### Instructions to follow
Which lines in the material below contain the word "Fonsai"? Copy each of them.

---- Input material

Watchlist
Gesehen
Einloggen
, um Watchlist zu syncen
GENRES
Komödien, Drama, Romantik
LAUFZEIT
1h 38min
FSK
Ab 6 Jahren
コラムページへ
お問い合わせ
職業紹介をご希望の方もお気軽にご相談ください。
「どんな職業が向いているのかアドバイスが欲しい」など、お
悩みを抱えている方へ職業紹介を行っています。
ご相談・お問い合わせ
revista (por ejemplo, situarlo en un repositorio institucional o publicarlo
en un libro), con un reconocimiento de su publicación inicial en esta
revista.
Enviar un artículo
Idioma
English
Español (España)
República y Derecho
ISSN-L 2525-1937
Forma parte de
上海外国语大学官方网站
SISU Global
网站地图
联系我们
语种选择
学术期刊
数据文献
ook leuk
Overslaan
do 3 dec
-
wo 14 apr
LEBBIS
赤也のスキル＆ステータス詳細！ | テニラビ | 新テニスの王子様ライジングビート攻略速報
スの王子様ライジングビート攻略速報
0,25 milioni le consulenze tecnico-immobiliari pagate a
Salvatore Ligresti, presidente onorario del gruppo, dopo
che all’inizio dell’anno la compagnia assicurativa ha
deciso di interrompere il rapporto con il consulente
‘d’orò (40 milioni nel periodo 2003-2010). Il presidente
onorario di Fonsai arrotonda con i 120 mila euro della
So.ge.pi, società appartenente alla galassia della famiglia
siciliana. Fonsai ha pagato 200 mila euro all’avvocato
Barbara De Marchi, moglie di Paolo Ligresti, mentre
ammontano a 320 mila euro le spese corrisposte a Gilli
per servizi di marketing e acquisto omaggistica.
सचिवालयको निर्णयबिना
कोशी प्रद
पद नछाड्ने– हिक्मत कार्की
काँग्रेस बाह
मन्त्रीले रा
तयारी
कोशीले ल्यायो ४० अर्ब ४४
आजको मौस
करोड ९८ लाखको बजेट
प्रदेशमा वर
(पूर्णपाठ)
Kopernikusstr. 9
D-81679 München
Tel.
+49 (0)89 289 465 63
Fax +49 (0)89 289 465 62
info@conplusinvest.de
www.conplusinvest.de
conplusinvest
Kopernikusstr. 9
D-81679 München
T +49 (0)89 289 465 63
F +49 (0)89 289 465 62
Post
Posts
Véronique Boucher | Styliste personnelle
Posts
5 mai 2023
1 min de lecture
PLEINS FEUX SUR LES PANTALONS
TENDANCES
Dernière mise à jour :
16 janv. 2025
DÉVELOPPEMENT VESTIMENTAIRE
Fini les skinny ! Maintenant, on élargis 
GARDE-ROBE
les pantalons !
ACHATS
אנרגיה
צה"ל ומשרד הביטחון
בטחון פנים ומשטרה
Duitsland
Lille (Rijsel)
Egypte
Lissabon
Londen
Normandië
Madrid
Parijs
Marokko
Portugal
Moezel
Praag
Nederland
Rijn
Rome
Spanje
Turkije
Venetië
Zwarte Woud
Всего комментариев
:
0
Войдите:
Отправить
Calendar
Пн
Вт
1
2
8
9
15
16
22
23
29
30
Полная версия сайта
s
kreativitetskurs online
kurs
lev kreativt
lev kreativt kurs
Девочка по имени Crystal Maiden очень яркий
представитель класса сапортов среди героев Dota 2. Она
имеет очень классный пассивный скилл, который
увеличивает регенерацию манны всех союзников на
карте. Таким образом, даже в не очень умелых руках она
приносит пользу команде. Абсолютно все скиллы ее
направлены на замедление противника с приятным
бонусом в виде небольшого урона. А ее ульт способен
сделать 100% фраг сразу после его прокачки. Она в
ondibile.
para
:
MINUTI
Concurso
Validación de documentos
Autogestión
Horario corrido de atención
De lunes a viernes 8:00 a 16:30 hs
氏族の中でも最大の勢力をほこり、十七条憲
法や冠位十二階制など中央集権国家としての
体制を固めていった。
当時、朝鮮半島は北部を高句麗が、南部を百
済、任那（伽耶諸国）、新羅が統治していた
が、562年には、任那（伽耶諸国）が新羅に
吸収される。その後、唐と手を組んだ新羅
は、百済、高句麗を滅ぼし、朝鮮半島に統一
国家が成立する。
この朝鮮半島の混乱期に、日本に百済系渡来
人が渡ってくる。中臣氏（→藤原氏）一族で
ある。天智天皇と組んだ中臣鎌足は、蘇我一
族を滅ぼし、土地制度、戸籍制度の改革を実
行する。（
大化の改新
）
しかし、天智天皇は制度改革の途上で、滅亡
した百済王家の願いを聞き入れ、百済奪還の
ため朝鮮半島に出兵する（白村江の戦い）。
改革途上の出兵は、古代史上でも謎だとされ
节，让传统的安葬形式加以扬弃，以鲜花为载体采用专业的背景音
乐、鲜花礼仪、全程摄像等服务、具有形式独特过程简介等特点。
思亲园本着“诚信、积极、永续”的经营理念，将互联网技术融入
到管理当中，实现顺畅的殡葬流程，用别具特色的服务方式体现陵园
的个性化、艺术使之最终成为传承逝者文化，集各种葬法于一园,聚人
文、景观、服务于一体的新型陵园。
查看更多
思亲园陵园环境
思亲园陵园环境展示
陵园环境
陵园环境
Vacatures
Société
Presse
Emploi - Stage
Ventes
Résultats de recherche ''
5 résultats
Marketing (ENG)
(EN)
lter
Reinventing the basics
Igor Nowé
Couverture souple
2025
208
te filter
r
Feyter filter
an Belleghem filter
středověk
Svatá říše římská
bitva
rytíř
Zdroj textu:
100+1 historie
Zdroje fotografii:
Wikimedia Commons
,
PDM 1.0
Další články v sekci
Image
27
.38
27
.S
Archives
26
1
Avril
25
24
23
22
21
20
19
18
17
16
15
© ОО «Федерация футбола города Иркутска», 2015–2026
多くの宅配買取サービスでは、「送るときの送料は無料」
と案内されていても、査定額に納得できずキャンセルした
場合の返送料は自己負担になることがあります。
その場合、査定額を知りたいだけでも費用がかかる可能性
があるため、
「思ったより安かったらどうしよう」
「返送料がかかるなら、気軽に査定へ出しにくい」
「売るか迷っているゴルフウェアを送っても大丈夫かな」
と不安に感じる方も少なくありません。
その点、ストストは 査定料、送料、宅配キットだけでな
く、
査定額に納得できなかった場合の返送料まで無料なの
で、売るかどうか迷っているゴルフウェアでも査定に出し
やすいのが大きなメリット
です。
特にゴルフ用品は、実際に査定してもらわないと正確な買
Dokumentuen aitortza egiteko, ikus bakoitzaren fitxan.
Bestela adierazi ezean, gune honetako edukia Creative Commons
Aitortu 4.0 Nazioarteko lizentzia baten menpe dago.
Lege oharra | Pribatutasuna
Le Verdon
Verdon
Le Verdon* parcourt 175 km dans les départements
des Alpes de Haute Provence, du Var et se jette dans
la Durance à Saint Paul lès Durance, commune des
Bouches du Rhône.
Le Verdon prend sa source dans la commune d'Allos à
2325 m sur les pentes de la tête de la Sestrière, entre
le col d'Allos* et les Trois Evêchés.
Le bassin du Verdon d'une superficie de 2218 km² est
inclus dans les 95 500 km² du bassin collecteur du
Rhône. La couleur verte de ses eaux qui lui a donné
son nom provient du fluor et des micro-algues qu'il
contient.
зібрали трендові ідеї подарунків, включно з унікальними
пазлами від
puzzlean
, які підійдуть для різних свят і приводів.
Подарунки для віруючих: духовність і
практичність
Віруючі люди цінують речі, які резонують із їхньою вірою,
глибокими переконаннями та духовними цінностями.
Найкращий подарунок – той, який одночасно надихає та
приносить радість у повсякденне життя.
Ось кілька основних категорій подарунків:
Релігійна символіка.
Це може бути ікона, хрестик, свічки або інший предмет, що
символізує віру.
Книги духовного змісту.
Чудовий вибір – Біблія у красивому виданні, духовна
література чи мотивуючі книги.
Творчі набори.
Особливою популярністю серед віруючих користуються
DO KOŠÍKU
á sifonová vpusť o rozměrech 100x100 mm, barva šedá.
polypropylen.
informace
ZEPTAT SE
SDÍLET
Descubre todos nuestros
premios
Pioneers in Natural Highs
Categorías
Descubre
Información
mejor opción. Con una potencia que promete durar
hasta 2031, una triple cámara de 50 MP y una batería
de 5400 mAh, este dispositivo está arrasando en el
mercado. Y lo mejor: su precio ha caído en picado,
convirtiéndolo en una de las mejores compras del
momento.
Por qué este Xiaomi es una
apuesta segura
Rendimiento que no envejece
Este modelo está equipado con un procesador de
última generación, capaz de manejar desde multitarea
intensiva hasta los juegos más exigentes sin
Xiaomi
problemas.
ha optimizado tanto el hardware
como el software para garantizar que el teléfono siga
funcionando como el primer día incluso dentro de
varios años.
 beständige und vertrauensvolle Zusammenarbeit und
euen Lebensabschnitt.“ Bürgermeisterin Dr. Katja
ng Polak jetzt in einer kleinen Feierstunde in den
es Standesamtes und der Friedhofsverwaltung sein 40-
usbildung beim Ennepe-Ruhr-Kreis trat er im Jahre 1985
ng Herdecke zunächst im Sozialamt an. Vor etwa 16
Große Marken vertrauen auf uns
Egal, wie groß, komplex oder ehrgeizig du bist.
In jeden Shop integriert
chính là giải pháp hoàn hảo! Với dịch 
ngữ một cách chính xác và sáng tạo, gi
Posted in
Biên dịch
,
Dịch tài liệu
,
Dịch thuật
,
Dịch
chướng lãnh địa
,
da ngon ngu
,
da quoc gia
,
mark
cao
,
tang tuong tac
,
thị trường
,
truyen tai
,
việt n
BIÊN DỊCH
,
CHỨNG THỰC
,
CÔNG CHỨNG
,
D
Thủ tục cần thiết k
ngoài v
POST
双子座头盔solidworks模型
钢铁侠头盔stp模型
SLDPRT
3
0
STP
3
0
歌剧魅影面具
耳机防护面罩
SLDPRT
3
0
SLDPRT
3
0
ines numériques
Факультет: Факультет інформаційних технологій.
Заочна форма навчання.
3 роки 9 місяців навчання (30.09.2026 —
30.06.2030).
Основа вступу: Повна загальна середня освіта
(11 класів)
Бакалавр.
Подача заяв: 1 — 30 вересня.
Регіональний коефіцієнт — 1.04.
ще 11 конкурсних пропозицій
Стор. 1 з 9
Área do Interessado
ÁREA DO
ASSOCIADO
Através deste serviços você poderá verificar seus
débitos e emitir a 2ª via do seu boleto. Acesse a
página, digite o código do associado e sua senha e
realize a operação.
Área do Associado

--------

### Answer
onorario di Fonsai arrotonda con i 120 mila euro della
siciliana. Fonsai ha pagato 200 mila euro all’avvocato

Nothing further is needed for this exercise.